Here the requirement is to repeat every record exactly, in full.

── TASK INPUT ──

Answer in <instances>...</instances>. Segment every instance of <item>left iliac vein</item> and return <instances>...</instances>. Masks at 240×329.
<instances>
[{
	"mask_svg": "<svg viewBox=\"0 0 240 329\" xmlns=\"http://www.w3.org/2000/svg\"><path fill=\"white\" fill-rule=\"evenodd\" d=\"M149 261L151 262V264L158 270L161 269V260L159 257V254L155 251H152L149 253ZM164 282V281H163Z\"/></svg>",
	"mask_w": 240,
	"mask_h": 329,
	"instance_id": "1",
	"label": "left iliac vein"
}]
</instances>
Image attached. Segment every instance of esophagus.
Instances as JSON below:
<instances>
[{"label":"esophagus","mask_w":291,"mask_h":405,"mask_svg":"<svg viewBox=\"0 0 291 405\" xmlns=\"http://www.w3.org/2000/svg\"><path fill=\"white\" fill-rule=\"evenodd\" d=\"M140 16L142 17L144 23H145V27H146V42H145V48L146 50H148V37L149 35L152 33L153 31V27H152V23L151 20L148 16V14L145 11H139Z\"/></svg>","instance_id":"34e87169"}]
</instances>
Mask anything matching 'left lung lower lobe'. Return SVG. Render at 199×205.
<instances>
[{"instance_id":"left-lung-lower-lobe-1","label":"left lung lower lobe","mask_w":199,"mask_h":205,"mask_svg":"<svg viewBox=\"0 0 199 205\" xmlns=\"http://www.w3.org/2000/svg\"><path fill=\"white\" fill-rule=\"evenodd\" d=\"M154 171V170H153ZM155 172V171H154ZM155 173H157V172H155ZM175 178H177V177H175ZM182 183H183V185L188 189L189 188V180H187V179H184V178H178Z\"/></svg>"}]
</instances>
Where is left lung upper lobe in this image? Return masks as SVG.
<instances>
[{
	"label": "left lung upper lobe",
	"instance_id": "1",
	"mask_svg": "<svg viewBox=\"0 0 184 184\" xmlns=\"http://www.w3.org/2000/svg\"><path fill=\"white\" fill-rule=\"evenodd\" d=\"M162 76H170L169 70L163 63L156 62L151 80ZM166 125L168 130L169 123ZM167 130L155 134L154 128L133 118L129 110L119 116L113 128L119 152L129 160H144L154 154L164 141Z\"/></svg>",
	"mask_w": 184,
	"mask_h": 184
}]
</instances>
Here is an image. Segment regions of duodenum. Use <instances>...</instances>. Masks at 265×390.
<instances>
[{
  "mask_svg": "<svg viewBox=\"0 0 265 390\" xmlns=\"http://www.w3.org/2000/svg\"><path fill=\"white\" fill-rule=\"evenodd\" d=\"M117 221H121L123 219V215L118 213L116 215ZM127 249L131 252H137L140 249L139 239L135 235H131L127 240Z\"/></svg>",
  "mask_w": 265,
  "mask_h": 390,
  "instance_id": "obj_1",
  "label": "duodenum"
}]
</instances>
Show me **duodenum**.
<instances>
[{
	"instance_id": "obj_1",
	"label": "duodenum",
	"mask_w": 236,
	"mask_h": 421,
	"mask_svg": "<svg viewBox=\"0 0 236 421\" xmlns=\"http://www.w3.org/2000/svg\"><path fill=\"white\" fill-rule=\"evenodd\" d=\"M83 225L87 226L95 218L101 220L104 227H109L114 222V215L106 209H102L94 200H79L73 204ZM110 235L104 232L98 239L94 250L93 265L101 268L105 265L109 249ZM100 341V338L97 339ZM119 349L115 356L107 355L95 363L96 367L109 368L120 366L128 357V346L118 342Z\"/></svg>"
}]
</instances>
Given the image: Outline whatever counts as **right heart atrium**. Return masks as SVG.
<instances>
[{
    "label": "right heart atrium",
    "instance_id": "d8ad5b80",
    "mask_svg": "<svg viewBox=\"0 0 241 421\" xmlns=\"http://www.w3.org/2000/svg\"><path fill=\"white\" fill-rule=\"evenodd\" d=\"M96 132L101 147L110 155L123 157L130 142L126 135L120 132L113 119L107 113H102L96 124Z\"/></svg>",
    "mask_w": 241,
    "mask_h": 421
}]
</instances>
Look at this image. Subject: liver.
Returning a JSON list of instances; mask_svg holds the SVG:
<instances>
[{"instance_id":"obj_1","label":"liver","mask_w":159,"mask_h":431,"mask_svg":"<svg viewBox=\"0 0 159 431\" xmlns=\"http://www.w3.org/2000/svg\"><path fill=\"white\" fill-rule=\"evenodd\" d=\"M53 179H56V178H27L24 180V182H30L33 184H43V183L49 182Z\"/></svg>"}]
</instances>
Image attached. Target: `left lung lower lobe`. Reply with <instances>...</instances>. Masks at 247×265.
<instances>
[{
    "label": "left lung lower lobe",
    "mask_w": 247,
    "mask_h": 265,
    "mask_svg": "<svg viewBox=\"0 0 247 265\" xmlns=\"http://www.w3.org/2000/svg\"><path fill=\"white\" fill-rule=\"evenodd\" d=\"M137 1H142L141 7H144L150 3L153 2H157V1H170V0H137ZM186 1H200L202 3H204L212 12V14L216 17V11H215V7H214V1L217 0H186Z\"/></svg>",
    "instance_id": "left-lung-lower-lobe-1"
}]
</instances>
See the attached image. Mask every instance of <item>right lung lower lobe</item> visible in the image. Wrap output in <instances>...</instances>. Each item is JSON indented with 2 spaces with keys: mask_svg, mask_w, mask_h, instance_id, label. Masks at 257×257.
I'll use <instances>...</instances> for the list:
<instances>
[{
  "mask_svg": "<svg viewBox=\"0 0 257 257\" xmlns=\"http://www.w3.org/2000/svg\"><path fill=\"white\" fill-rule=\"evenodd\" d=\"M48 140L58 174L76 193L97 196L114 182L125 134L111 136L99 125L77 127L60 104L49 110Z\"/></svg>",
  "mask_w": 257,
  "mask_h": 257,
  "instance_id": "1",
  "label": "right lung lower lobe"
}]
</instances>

───

WRITTEN SOLUTION >>
Answer in <instances>...</instances>. Segment every instance of <item>left iliac vein</item> and return <instances>...</instances>. Masks at 240×329.
<instances>
[{
	"mask_svg": "<svg viewBox=\"0 0 240 329\" xmlns=\"http://www.w3.org/2000/svg\"><path fill=\"white\" fill-rule=\"evenodd\" d=\"M149 261L151 262V264L158 270L161 269V260L159 257V254L155 251H152L149 253ZM164 282V281H163Z\"/></svg>",
	"mask_w": 240,
	"mask_h": 329,
	"instance_id": "1",
	"label": "left iliac vein"
}]
</instances>
Image attached. Segment every instance of esophagus.
Instances as JSON below:
<instances>
[{"label":"esophagus","mask_w":291,"mask_h":405,"mask_svg":"<svg viewBox=\"0 0 291 405\" xmlns=\"http://www.w3.org/2000/svg\"><path fill=\"white\" fill-rule=\"evenodd\" d=\"M140 16L142 17L144 23H145V27H146V42H145V48L146 50H148V37L149 35L152 33L153 31V27H152V23L151 20L148 16V14L145 11H139Z\"/></svg>","instance_id":"34e87169"}]
</instances>
Mask anything matching 'left lung lower lobe'. Return SVG. Render at 199×205.
<instances>
[{"instance_id":"left-lung-lower-lobe-1","label":"left lung lower lobe","mask_w":199,"mask_h":205,"mask_svg":"<svg viewBox=\"0 0 199 205\" xmlns=\"http://www.w3.org/2000/svg\"><path fill=\"white\" fill-rule=\"evenodd\" d=\"M154 171V170H153ZM155 172V171H154ZM155 173H157V172H155ZM175 178H177V177H175ZM182 183H183V185L188 189L189 188V180H187V179H184V178H178Z\"/></svg>"}]
</instances>
Where is left lung upper lobe in this image? Return masks as SVG.
<instances>
[{
	"label": "left lung upper lobe",
	"instance_id": "1",
	"mask_svg": "<svg viewBox=\"0 0 184 184\" xmlns=\"http://www.w3.org/2000/svg\"><path fill=\"white\" fill-rule=\"evenodd\" d=\"M162 76H170L169 70L163 63L156 62L151 80ZM166 125L168 130L169 123ZM167 130L155 134L154 128L133 118L129 110L119 116L113 128L119 152L129 160H144L154 154L164 141Z\"/></svg>",
	"mask_w": 184,
	"mask_h": 184
}]
</instances>
Here is an image. Segment regions of duodenum. Use <instances>...</instances>. Masks at 265×390.
<instances>
[{
  "mask_svg": "<svg viewBox=\"0 0 265 390\" xmlns=\"http://www.w3.org/2000/svg\"><path fill=\"white\" fill-rule=\"evenodd\" d=\"M117 221H121L123 219V215L118 213L116 215ZM127 249L131 252H137L140 249L139 239L135 235H131L127 240Z\"/></svg>",
  "mask_w": 265,
  "mask_h": 390,
  "instance_id": "obj_1",
  "label": "duodenum"
}]
</instances>
Show me **duodenum**.
<instances>
[{
	"instance_id": "obj_1",
	"label": "duodenum",
	"mask_w": 236,
	"mask_h": 421,
	"mask_svg": "<svg viewBox=\"0 0 236 421\" xmlns=\"http://www.w3.org/2000/svg\"><path fill=\"white\" fill-rule=\"evenodd\" d=\"M83 225L87 226L95 218L101 220L104 227H109L114 222V215L106 209H102L94 200H79L73 204ZM110 235L104 232L98 239L94 250L93 265L101 268L105 265L109 249ZM100 341V338L97 339ZM119 349L115 356L107 355L95 363L96 367L109 368L120 366L128 357V346L118 342Z\"/></svg>"
}]
</instances>
Given the image: Outline whatever counts as **right heart atrium**. Return masks as SVG.
<instances>
[{
    "label": "right heart atrium",
    "instance_id": "d8ad5b80",
    "mask_svg": "<svg viewBox=\"0 0 241 421\" xmlns=\"http://www.w3.org/2000/svg\"><path fill=\"white\" fill-rule=\"evenodd\" d=\"M96 132L101 147L110 155L123 157L130 142L126 135L120 132L113 119L107 113H102L96 124Z\"/></svg>",
    "mask_w": 241,
    "mask_h": 421
}]
</instances>
Look at this image. Subject: liver.
Returning a JSON list of instances; mask_svg holds the SVG:
<instances>
[{"instance_id":"obj_1","label":"liver","mask_w":159,"mask_h":431,"mask_svg":"<svg viewBox=\"0 0 159 431\" xmlns=\"http://www.w3.org/2000/svg\"><path fill=\"white\" fill-rule=\"evenodd\" d=\"M53 179H56V178H27L24 180V182H30L33 184H43V183L49 182Z\"/></svg>"}]
</instances>
Image attached. Target: `left lung lower lobe`. Reply with <instances>...</instances>. Masks at 247×265.
<instances>
[{
    "label": "left lung lower lobe",
    "mask_w": 247,
    "mask_h": 265,
    "mask_svg": "<svg viewBox=\"0 0 247 265\" xmlns=\"http://www.w3.org/2000/svg\"><path fill=\"white\" fill-rule=\"evenodd\" d=\"M137 1H142L141 7H144L150 3L153 2H157V1H170V0H137ZM186 1H200L202 3H204L212 12V14L216 17V11H215V7H214V1L217 0H186Z\"/></svg>",
    "instance_id": "left-lung-lower-lobe-1"
}]
</instances>
See the attached image. Mask every instance of <item>right lung lower lobe</item> visible in the image. Wrap output in <instances>...</instances>. Each item is JSON indented with 2 spaces with keys: mask_svg, mask_w, mask_h, instance_id, label. Masks at 257×257.
I'll use <instances>...</instances> for the list:
<instances>
[{
  "mask_svg": "<svg viewBox=\"0 0 257 257\" xmlns=\"http://www.w3.org/2000/svg\"><path fill=\"white\" fill-rule=\"evenodd\" d=\"M48 140L58 174L76 193L97 196L114 182L125 134L111 136L99 125L77 127L60 104L49 110Z\"/></svg>",
  "mask_w": 257,
  "mask_h": 257,
  "instance_id": "1",
  "label": "right lung lower lobe"
}]
</instances>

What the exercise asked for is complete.